Return the full set of entries precisely. Do not carry over any pictures.

■ **DATA FOR REVIEW**:
--------------------

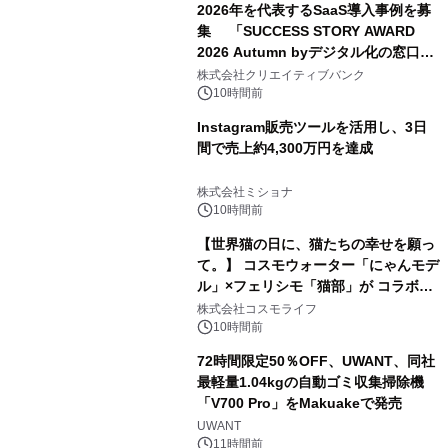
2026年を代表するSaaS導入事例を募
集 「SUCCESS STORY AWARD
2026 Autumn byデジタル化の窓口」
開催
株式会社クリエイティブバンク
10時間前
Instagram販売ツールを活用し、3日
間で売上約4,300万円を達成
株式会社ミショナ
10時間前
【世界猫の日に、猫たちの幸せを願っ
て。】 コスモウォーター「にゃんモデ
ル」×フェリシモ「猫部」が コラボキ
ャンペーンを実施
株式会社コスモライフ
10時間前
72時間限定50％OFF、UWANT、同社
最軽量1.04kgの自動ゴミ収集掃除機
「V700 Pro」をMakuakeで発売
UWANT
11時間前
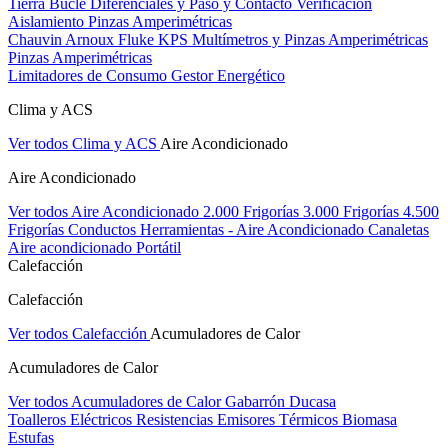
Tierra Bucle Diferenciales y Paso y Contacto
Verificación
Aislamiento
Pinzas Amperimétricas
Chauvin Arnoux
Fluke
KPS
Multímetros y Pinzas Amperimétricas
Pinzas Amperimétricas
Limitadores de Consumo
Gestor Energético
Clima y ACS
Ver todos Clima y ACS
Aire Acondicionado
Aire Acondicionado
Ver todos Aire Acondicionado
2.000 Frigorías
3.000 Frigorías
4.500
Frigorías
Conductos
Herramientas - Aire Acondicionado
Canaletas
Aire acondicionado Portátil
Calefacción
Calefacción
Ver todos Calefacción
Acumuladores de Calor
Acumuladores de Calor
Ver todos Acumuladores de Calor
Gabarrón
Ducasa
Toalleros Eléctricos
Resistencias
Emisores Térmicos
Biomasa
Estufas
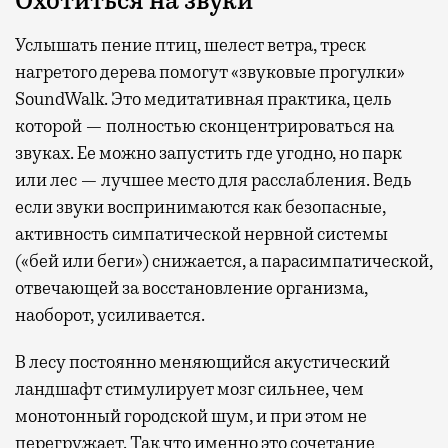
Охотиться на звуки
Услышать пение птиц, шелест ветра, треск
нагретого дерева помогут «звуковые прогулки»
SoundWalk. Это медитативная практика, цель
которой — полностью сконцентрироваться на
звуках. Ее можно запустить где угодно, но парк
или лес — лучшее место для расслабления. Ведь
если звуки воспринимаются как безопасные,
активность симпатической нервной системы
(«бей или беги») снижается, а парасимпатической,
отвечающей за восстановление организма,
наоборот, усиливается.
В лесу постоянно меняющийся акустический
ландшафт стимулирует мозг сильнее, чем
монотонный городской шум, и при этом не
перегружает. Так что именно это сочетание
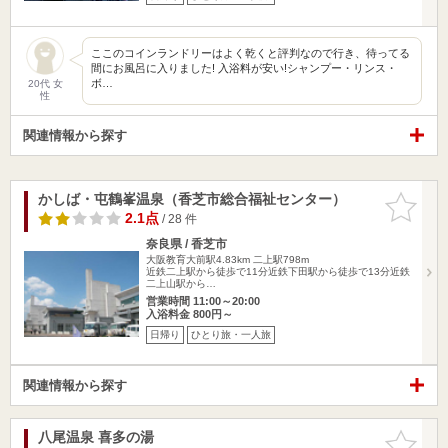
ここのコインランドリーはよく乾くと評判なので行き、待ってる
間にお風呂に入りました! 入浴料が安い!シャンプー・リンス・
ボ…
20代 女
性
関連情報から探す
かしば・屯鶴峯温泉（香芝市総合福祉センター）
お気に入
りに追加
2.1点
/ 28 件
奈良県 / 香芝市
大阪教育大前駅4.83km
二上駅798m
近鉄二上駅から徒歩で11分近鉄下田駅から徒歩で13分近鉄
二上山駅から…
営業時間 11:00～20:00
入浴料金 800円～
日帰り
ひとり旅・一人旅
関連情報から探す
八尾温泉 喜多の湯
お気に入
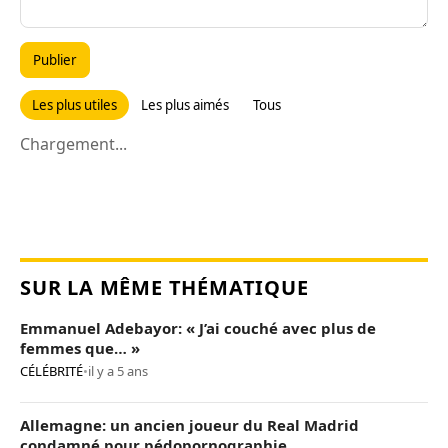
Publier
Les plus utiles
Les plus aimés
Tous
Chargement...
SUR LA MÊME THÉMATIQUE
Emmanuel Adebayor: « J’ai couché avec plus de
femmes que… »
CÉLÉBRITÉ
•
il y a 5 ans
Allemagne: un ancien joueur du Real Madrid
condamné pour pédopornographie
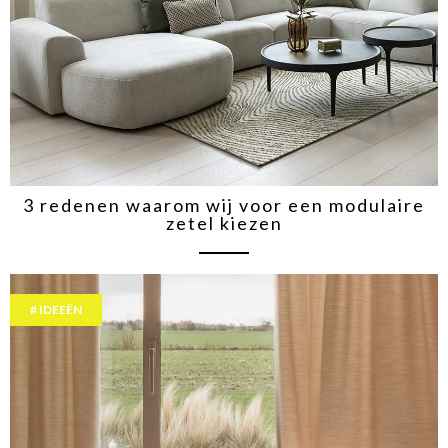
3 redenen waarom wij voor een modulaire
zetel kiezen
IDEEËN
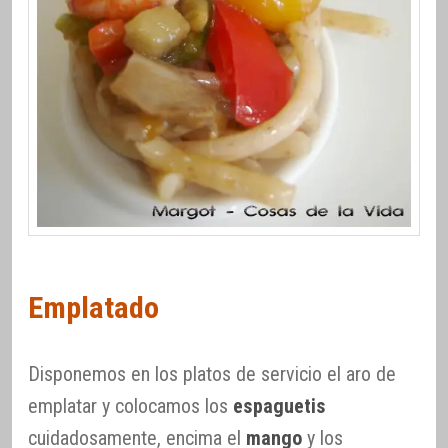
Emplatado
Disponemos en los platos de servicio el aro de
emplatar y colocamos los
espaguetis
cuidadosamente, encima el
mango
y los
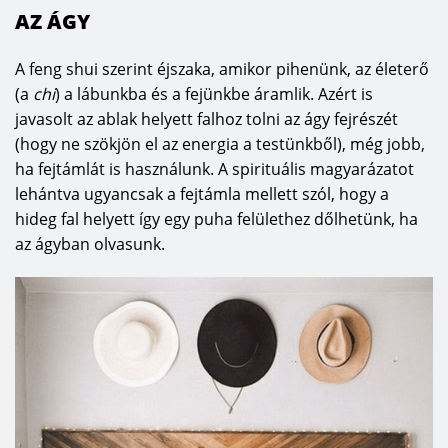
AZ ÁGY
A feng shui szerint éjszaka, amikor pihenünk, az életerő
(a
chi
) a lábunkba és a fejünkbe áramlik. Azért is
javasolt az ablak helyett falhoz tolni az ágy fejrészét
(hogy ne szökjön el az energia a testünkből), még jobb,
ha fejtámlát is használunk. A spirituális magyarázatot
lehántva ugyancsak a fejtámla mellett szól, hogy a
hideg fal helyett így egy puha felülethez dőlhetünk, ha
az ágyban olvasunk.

--------------------

■ **EXERCISE ANSWER**:
2026年を代表するSaaS導入事例を募
集 「SUCCESS STORY AWARD
2026 Autumn byデジタル化の窓口」
開催
株式会社クリエイティブバンク
10時間前
Instagram販売ツールを活用し、3日
間で売上約4,300万円を達成
株式会社ミショナ
10時間前
【世界猫の日に、猫たちの幸せを願っ
て。】 コスモウォーター「にゃんモデ
ル」×フェリシモ「猫部」が コラボキ
ャンペーンを実施
株式会社コスモライフ
10時間前
72時間限定50％OFF、UWANT、同社
最軽量1.04kgの自動ゴミ収集掃除機
「V700 Pro」をMakuakeで発売
UWANT
11時間前
Tierra Bucle Diferenciales y Paso y Contacto
Verificación
Aislamiento
Pinzas Amperimétricas
Chauvin Arnoux
Fluke
KPS
Multímetros y Pinzas Amperimétricas
Pinzas Amperimétricas
Limitadores de Consumo
Gestor Energético
Clima y ACS
Ver todos Clima y ACS
Aire Acondicionado
Aire Acondicionado
Ver todos Aire Acondicionado
2.000 Frigorías
3.000 Frigorías
4.500
Frigorías
Conductos
Herramientas - Aire Acondicionado
Canaletas
Aire acondicionado Portátil
Calefacción
Calefacción
Ver todos Calefacción
Acumuladores de Calor
Acumuladores de Calor
Ver todos Acumuladores de Calor
Gabarrón
Ducasa
Toalleros Eléctricos
Resistencias
Emisores Térmicos
Biomasa
Estufas
Охотиться на звуки
Услышать пение птиц, шелест ветра, треск
нагретого дерева помогут «звуковые прогулки»
SoundWalk. Это медитативная практика, цель
которой — полностью сконцентрироваться на
звуках. Ее можно запустить где угодно, но парк
или лес — лучшее место для расслабления. Ведь
если звуки воспринимаются как безопасные,
активность симпатической нервной системы
(«бей или беги») снижается, а парасимпатической,
отвечающей за восстановление организма,
наоборот, усиливается.
В лесу постоянно меняющийся акустический
ландшафт стимулирует мозг сильнее, чем
монотонный городской шум, и при этом не
перегружает. Так что именно это сочетание
ここのコインランドリーはよく乾くと評判なので行き、待ってる
間にお風呂に入りました! 入浴料が安い!シャンプー・リンス・
ボ…
20代 女
性
関連情報から探す
かしば・屯鶴峯温泉（香芝市総合福祉センター）
お気に入
りに追加
2.1点
/ 28 件
奈良県 / 香芝市
大阪教育大前駅4.83km
二上駅798m
近鉄二上駅から徒歩で11分近鉄下田駅から徒歩で13分近鉄
二上山駅から…
営業時間 11:00～20:00
入浴料金 800円～
日帰り
ひとり旅・一人旅
関連情報から探す
八尾温泉 喜多の湯
お気に入
Publier
Les plus utiles
Les plus aimés
Tous
Chargement...
SUR LA MÊME THÉMATIQUE
Emmanuel Adebayor: « J’ai couché avec plus de
femmes que… »
CÉLÉBRITÉ
•
il y a 5 ans
Allemagne: un ancien joueur du Real Madrid
condamné pour pédopornographie
3 redenen waarom wij voor een modulaire
zetel kiezen
IDEEËN
Emplatado
Disponemos en los platos de servicio el aro de
emplatar y colocamos los
espaguetis
cuidadosamente, encima el
mango
y los
AZ ÁGY
A feng shui szerint éjszaka, amikor pihenünk, az életerő
(a
chi
) a lábunkba és a fejünkbe áramlik. Azért is
javasolt az ablak helyett falhoz tolni az ágy fejrészét
(hogy ne szökjön el az energia a testünkből), még jobb,
ha fejtámlát is használunk. A spirituális magyarázatot
lehántva ugyancsak a fejtámla mellett szól, hogy a
hideg fal helyett így egy puha felülethez dőlhetünk, ha
az ágyban olvasunk.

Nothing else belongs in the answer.